# 66 GTO Distributor end play



## tonyli (Aug 14, 2013)

I was checking my timing today and noticed the timing was jumping around. I removed the distributor cap and noticed I had some access end play. I used a micrometer to measure the end play and it is .055, I did not remove the distributor yet, I measured this from the rotor to the base of the distributor.
This distributor is original to the car and it still has points, no conversions.
I know there is shim kits out there. Does anyone have any part numbers?
Also what should the end play be .010 or .030.
I am also going to replace the cap, rotor, points and condenser.


----------



## PontiacJim (Dec 29, 2012)

Why not simply have the distrib. rebuilt if it is the original, other parts may be worn out as well. The end play may be causing a problem, but a worn bushing, sticking weights, weak springs, worn weight pivots, or even a worn gear can cause problems. I also know that the spring on the points can be/get weak (especially the cheapo brand) and can bounce off the cam and if the wick dries out that contains a light lube on it, the points won't follow the cam smoothly and can give you problems.

I agree you may have excessive play in the up & down travel, but not 100% sure it is the problem. I would do your tune up using a quality point/condensor set and check it again before going into the distributor. Then decide your next move.


----------



## geeteeohguy (Feb 2, 2008)

End play (up and down) movement is no big deal. It can be shimmed into specs (about .015-.050") easily with shims available from Jegs, etc. If it has side play at the upper shaft, it needs to be re-bushed.

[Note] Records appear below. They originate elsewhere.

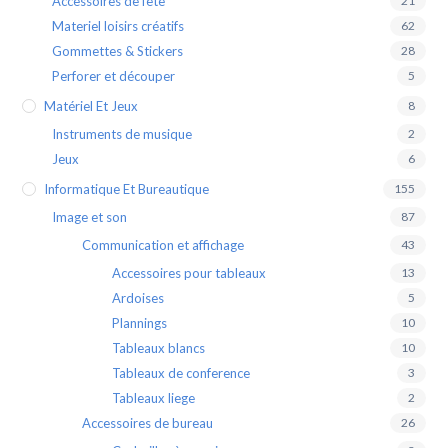
Accessoires de fête
21
Materiel loisirs créatifs
62
Gommettes & Stickers
28
Perforer et découper
5
Matériel Et Jeux
8
Instruments de musique
2
Jeux
6
Informatique Et Bureautique
155
Image et son
87
Communication et affichage
43
Accessoires pour tableaux
13
Ardoises
5
Plannings
10
Tableaux blancs
10
Tableaux de conference
3
Tableaux liege
2
Accessoires de bureau
26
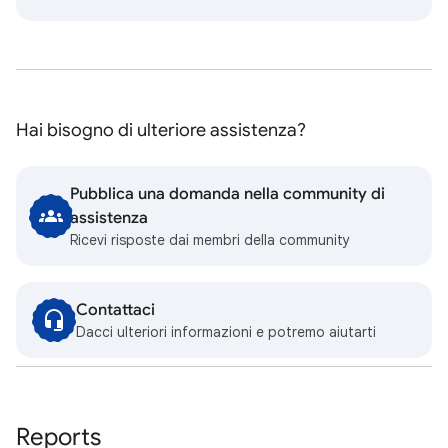
Hai bisogno di ulteriore assistenza?
Pubblica una domanda nella community di
assistenza
Ricevi risposte dai membri della community
Contattaci
Dacci ulteriori informazioni e potremo aiutarti
Reports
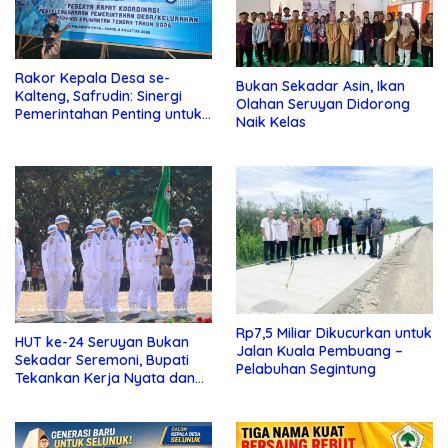
Rakor Kepala Desa se-
Bukan Sekadar Asin, Ikan
Kalteng, Safrudin: Sinergi
Olahan Seruyan Didorong
Pemerintahan Penting untuk
Naik Kelas
Perkuat Pembangunan Desa
Rp7,5 Miliar Dikucurkan untuk
HUT ke-24 Seruyan Bukan
Jalan Kuala Pembuang –
Sekadar Seremoni, Bupati
Pelabuhan Segintung
Tekankan Kerja Nyata dan
Kolaborasi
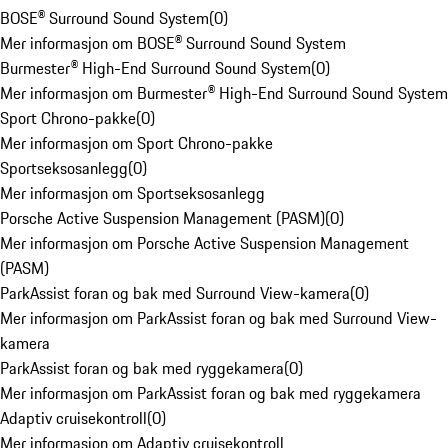
BOSE® Surround Sound System
(
0
)
Mer informasjon om BOSE® Surround Sound System
Burmester® High-End Surround Sound System
(
0
)
Mer informasjon om Burmester® High-End Surround Sound System
Sport Chrono-pakke
(
0
)
Mer informasjon om Sport Chrono-pakke
Sportseksosanlegg
(
0
)
Mer informasjon om Sportseksosanlegg
Porsche Active Suspension Management (PASM)
(
0
)
Mer informasjon om Porsche Active Suspension Management
(PASM)
ParkAssist foran og bak med Surround View-kamera
(
0
)
Mer informasjon om ParkAssist foran og bak med Surround View-
kamera
ParkAssist foran og bak med ryggekamera
(
0
)
Mer informasjon om ParkAssist foran og bak med ryggekamera
Adaptiv cruisekontroll
(
0
)
Mer informasjon om Adaptiv cruisekontroll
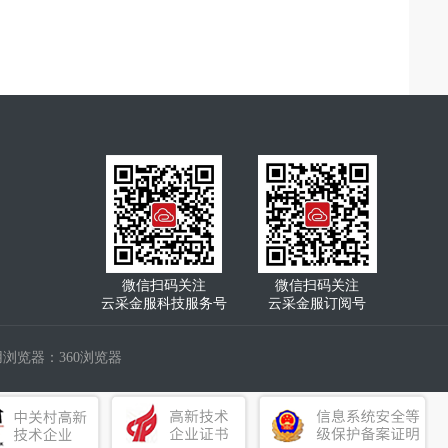
微信扫码关注
微信扫码关注
云采金服科技服务号
云采金服订阅号
浏览器：360浏览器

Side play IS a big deal, as it will affect timing accuracy.


----------



## tonyli (Aug 14, 2013)

No side to side play. I will order shims and get quality parts fro the rebuild
thanks


----------



## Lemans guy (Oct 14, 2014)

Tony...a rebuilt distributor at the local auto parts is $45 dollars.....I think it is a card one rebuild, points, condenser, new rotor cap and springs, all polished up bolt it in and go.....hard to beat really

You could still keep the old one and mess with it later...

I bought one this year at O'Reilly auto Parts.....sure you can find a local auto parts that has oneatriot:


----------